Jupyter+Keras+ Nvidia Docker with GPU on Google Cloud in an instant
As a machine learning engineer, making environments by myself to try machine learning task is really important. The more convenient public cloud services such as AWS and GCP is getting, The more important the ability to do that I think.
Today, I would like to describe a kit which I made to make an environment with jupyter notebook, keras and Nvidia docker with GPU on google cloud in an instant.
Motivation
I wanted an environment to build deep learning models with jupyter and GPU. There were a couple of candidates to be that.docker-machine
would be best for that. Unfortunately, we can’t make an GCP instance with GPUs with docker-machine
yet. I wait and see the issue.
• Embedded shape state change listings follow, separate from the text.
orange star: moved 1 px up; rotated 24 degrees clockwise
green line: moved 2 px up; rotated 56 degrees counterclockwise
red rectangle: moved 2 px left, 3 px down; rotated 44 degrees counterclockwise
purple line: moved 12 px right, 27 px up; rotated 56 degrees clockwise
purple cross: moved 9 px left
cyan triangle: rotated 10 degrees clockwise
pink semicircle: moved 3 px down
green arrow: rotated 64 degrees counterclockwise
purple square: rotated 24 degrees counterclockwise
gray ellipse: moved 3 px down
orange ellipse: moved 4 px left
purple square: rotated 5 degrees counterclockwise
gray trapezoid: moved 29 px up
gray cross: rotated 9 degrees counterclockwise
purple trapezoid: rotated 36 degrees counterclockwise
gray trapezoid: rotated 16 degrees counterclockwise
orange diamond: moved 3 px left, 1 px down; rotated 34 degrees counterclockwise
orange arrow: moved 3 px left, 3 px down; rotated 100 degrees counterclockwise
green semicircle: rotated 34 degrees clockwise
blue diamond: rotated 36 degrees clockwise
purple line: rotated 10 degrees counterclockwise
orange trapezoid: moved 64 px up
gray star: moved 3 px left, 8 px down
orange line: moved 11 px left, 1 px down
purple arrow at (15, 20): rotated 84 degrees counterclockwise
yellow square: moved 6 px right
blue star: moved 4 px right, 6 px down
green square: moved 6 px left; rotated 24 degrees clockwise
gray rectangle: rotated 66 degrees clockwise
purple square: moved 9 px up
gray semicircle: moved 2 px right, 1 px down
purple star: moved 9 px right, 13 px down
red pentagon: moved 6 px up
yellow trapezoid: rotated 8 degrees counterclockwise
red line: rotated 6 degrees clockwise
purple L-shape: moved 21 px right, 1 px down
Google Datalab also would be a great candidate for that. But I don’t know it has complete compatibility with jupyter notebook. However, either of them is not enough to satisfy my requirements.
GitHub Repository
As a result of my research to build a GCP with GPU, I decided to make one by myself. You can of course use it in an instant.
Features
- Make a GPU instance on GCP with nvidia docker
- Run jupyter as a docker container in the GPU instance
- Set a SSH tunnel to access jupyter from a web browser
- Install python library to the container via pip (Optional)
- Upload your files to the instance from your local machine
- Download files from the instance to your local machine
- Delete the instance
Make a GPU instance on GCP with nvidia docker
make create-instance
allows us to make a GPU instance on GPU with nvidia docker, running a startup script. Before executing the command, I recommend you to edit Makefile
to set INSTANCE_NAME
to your instance name and GCP_PROJECT_ID
to your GCP project ID. You can also set them when creating an instance. It takes 5 minutes or so to create an instance.
make create-instance \
INSTANCE_NAME="test-gpu-instance" \
GCP_PROJECT_ID=xxx-xxx-xxx
The below YAML file is to create an anaconda environment for the docker container with jupyter, keras and so on. You don’t need to install them by your self, because the docker image already includes them.
Run jupyter as a docker container in the GPU instance
After creating an instance, you must run jupyter notebook with make run-jupyter
.
make run-jupyter \
INSTANCE_NAME="test-gpu-instance" \
GCP_PROJECT_ID=xxx-xxx-xxx
Set a SSH tunnel to access jupyter from a web browser
In order to access the jupyter which you launched, you have to have a SSH tunnel. When you got it, you can access http://localhost:18888
via a web browser on your local machine. When you don't set any value with make ssh-tunnel
, the port is the default value. The default of JUPYTER_PORT
is 18888
.
make ssh-tunnel \
INSTANCE_NAME="test-gpu-instance" \
GCP_PROJECT_ID=xxx-xxx-xxx \
JUPYTER_PORT=18888
Install python library to the container via pip
If you would like to install additional python libraries to a docker container which jupyter is runnning, first add ones to requirements.txt
, then execute make pip-install
.
make run-jupyter \
INSTANCE_NAME="test-gpu-instance" \
GCP_PROJECT_ID=xxx-xxx-xxx
Upload your files to the instance from your local machine
If you would like to upload your files which include notebooks and data, make upload-files
allows us to do that, setting FROM
to your path. The files will be uploaded under /src
inthe GCP instalce. The directory is mounted by /src
in a docker container.
make upload-files \
INSTANCE_NAME="test-gpu-instance" \
GCP_PROJECT_ID=xxx-xxx-xxx \
FROM=/path/to/your/files
Download files from the instance to your local machine
When you save models under /src/outputs
in a docker container, you can download them with make download-outputs
. You have to set TO
to a path where you want to download.
make download-outputs \
INSTANCE_NAME="test-gpu-instance" \
GCP_PROJECT_ID=xxx-xxx-xxx \
TO=/path/to/your/destination
Delete the instance
Please don’t forget to delete the instance, when you finish making your models.
make delete-instance \
INSTANCE_NAME="test-gpu-instance" \
GCP_PROJECT_ID=xxx-xxx-xxx
Conclusion
I made a kit to making an GCP instance with GPU, jupyter, keras and so on in an instant. I hope it would help you with your machine learning life.